# Aim of the task
Give an exact copy of the line that has "die einzuhaltenden Fristen. Diese B" and of every line below it, through the last, with nothing else.

# Source data

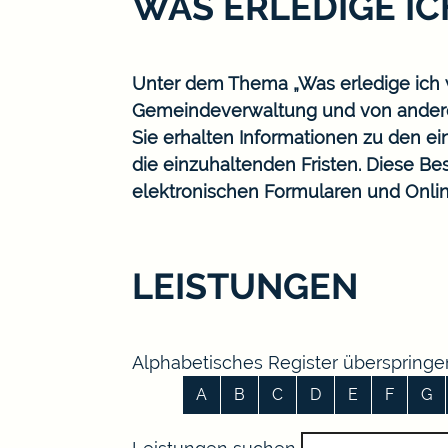
WAS ERLEDIGE I
Unter dem Thema „Was erledige ich w
Gemeindeverwaltung und von ander
Sie erhalten Informationen zu den ei
die einzuhaltenden Fristen. Diese B
elektronischen Formularen und Onlin
LEISTUNGEN
Alphabetisches Register überspringe
A
B
C
D
E
F
G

# Answer section
die einzuhaltenden Fristen. Diese B
elektronischen Formularen und Onlin
LEISTUNGEN
Alphabetisches Register überspringe
A
B
C
D
E
F
G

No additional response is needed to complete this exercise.